# Provided data
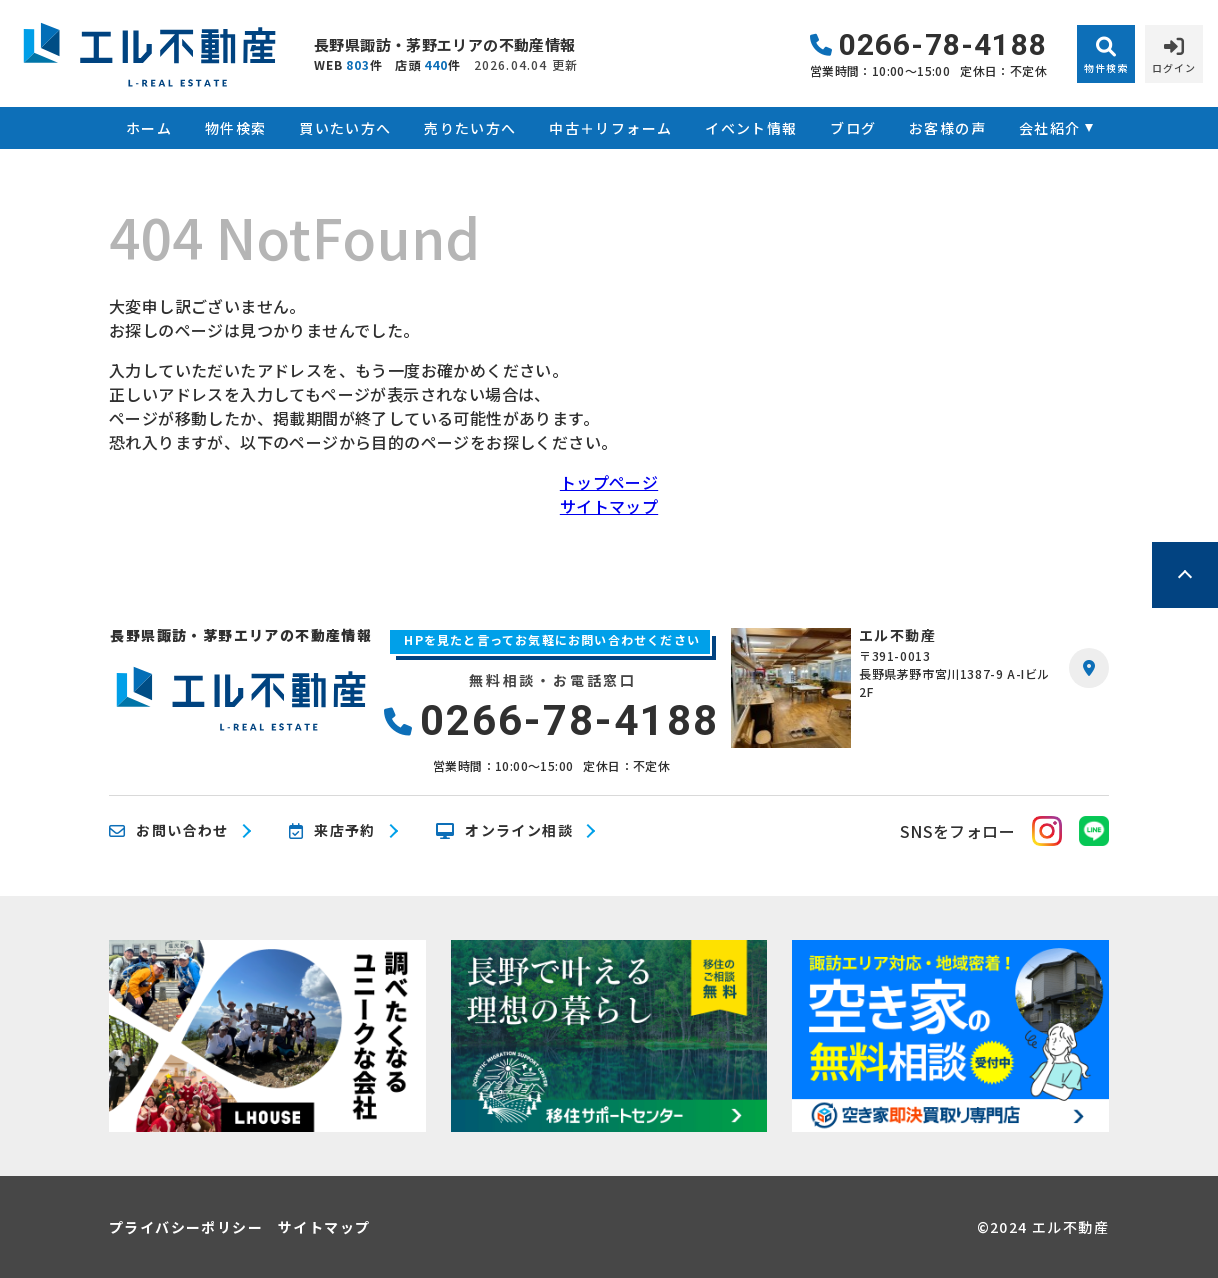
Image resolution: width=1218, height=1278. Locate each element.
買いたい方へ (345, 128)
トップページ (609, 482)
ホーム (149, 128)
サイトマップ (609, 506)
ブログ (853, 128)
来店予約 (332, 831)
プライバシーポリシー (186, 1227)
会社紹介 (1050, 128)
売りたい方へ (470, 128)
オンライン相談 (504, 831)
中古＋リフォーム (610, 128)
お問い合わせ (169, 831)
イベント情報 (751, 128)
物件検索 (236, 128)
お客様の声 (947, 128)
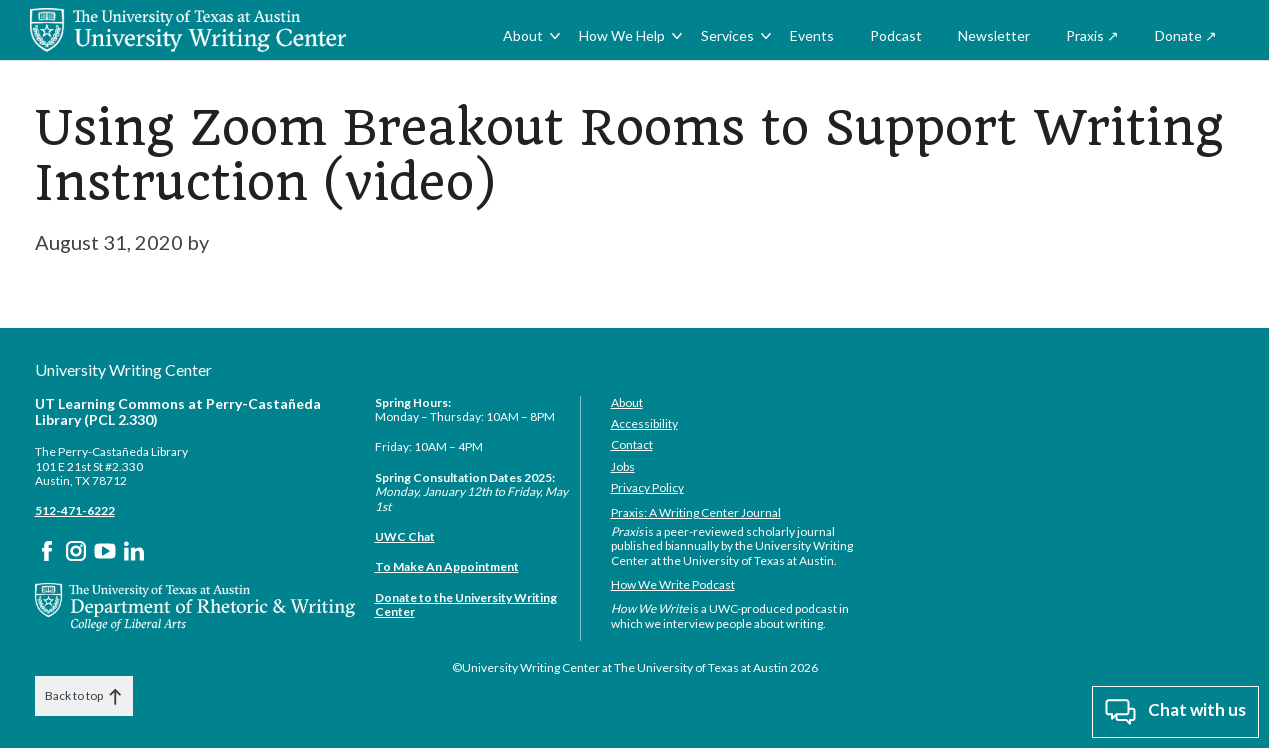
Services (727, 35)
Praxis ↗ (1092, 35)
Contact (632, 444)
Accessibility (644, 423)
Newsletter (994, 35)
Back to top (84, 696)
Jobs (623, 466)
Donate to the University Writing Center (466, 604)
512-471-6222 (75, 510)
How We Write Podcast (673, 584)
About (523, 35)
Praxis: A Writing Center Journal (696, 512)
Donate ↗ (1186, 35)
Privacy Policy (647, 487)
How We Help (622, 35)
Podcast (896, 35)
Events (812, 35)
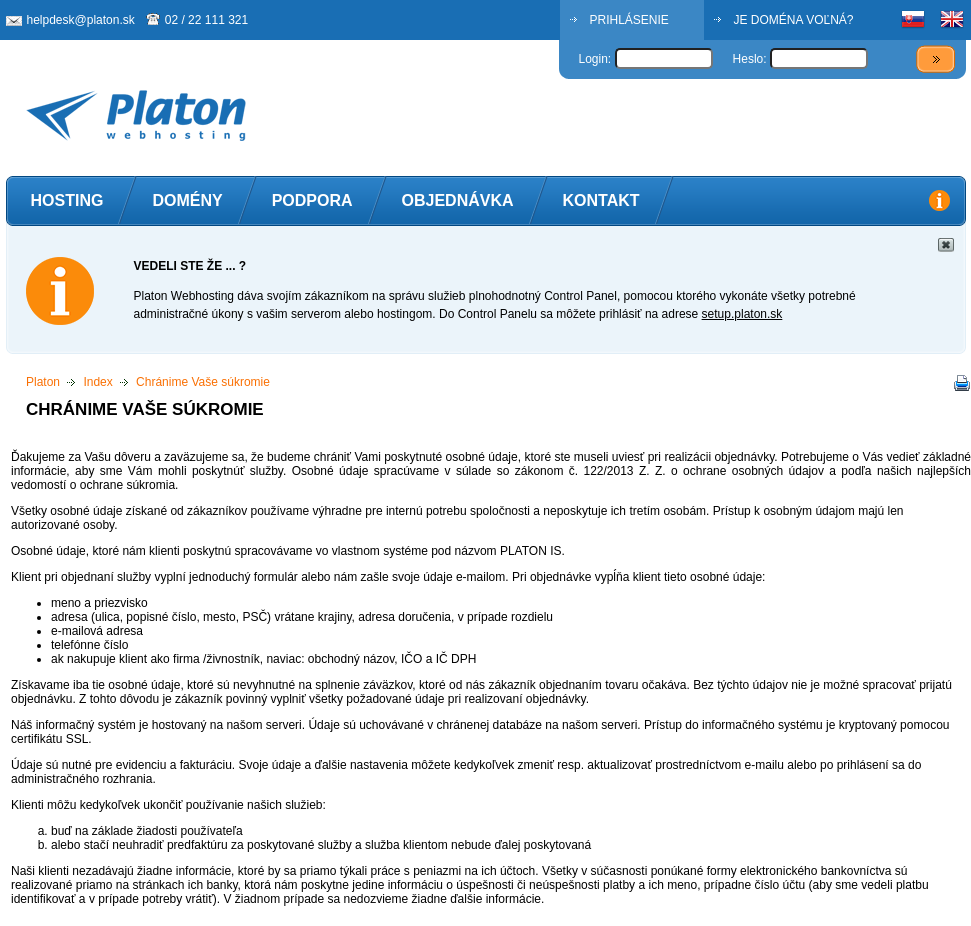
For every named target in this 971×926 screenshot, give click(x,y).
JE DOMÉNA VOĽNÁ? (794, 20)
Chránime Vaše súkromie (203, 382)
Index (97, 382)
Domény (187, 200)
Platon (43, 382)
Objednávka (458, 200)
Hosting (67, 200)
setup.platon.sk (742, 314)
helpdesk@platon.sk (81, 20)
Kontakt (601, 200)
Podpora (312, 200)
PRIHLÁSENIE (629, 20)
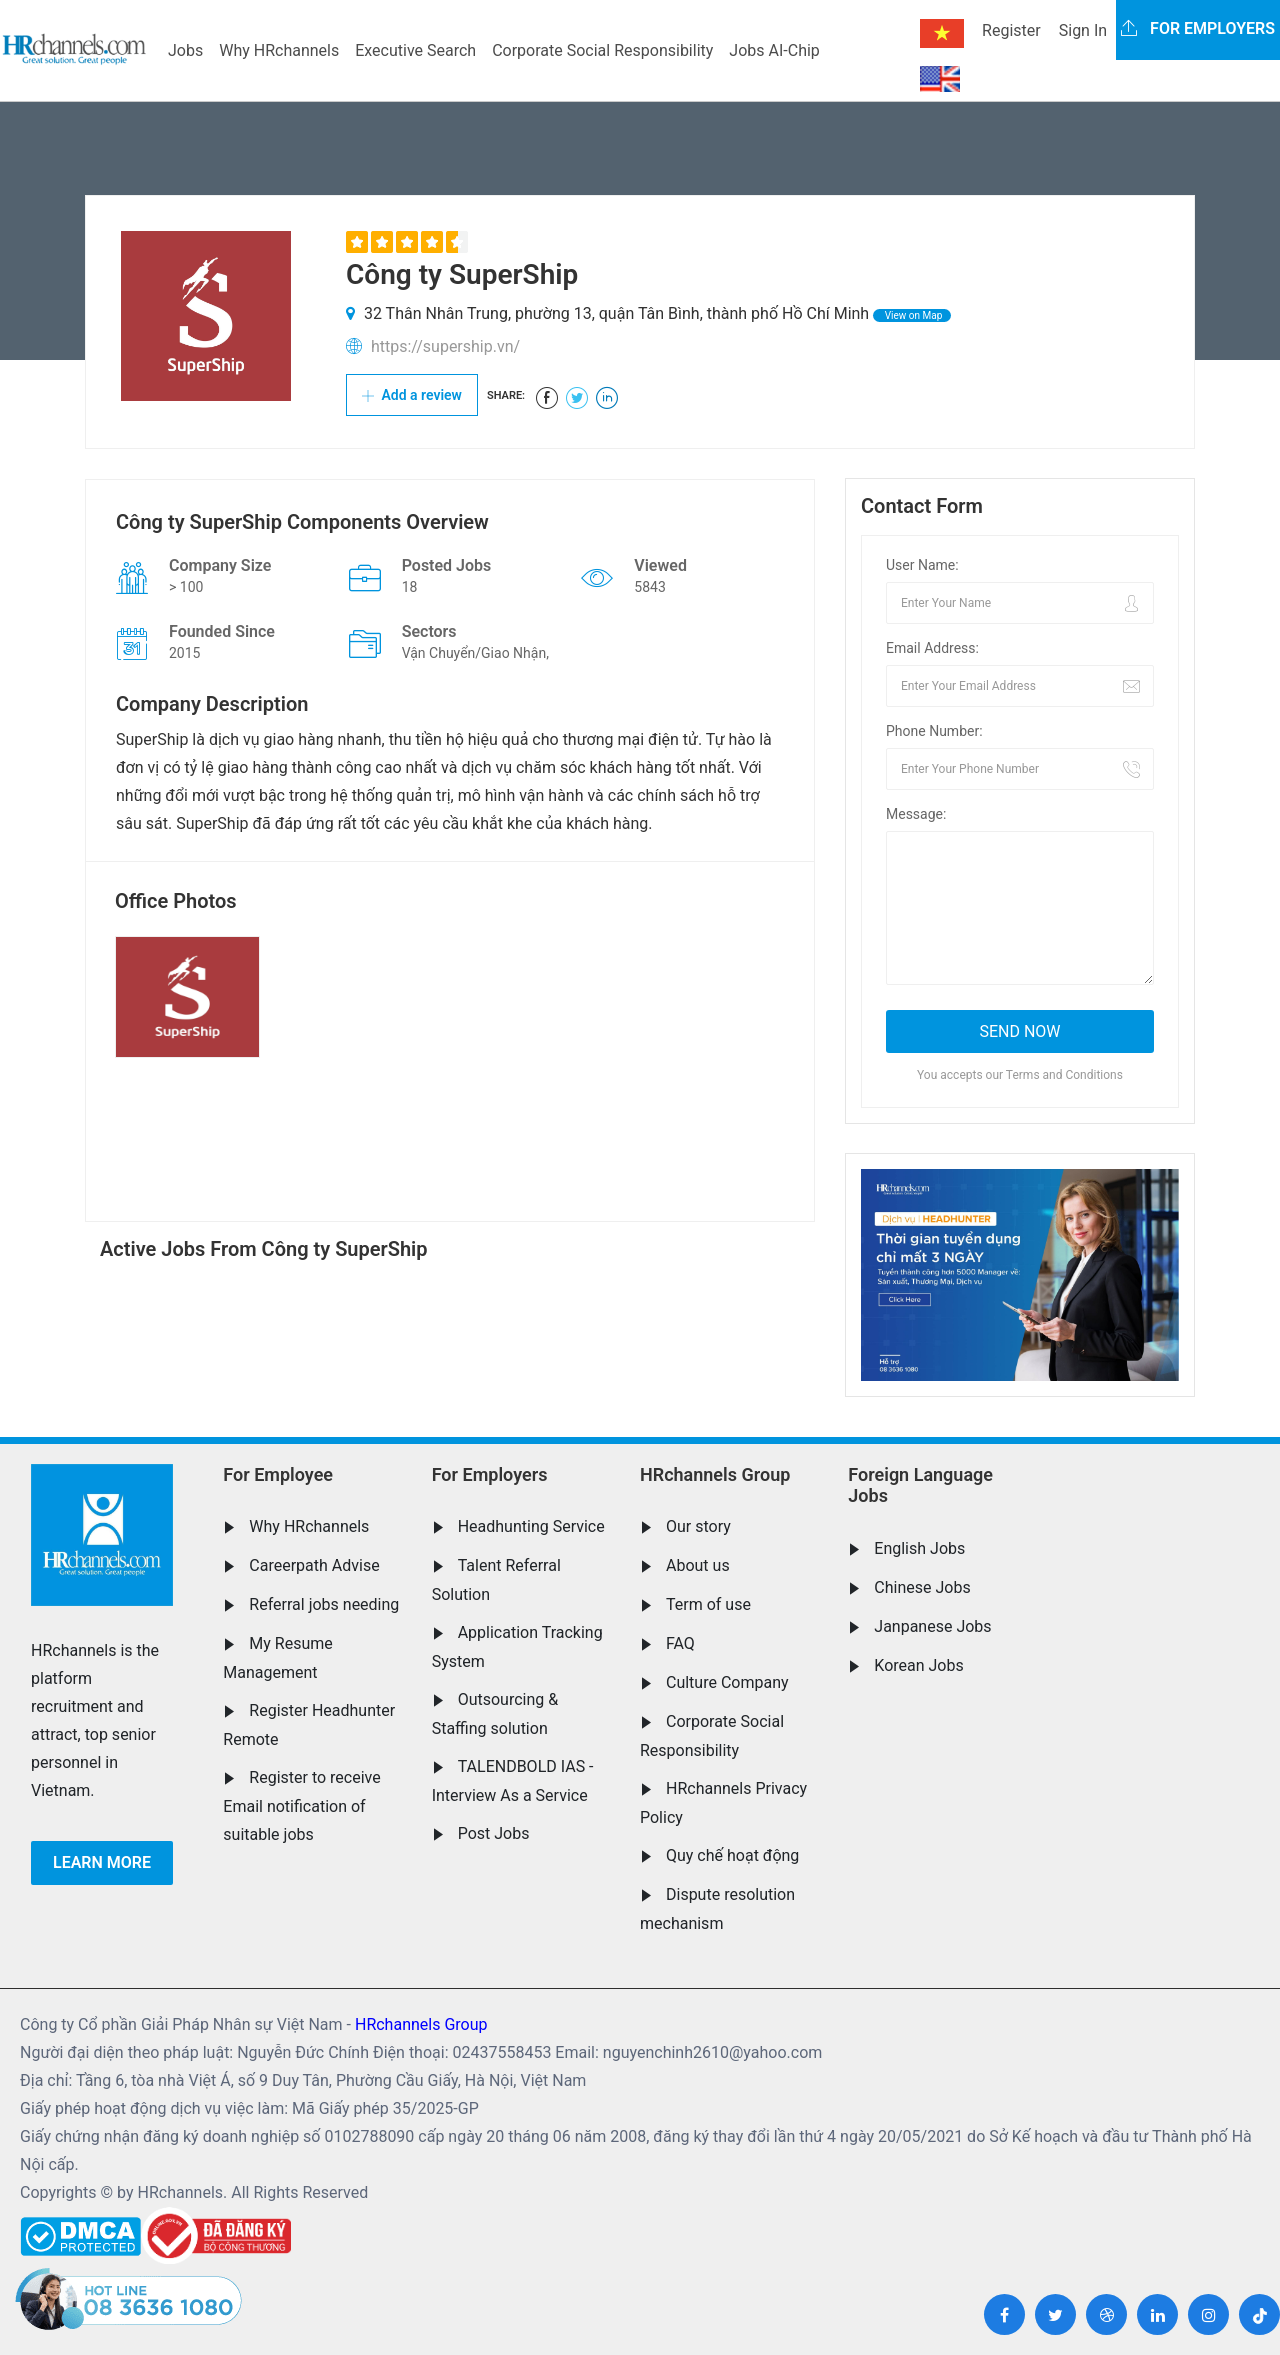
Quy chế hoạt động (732, 1855)
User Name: (922, 565)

# Problem description
In the records, which lines use the word "Writing"? Report them.

# Problem solution
Donate to the University Writing Center (466, 604)
Praxis: A Writing Center Journal (696, 512)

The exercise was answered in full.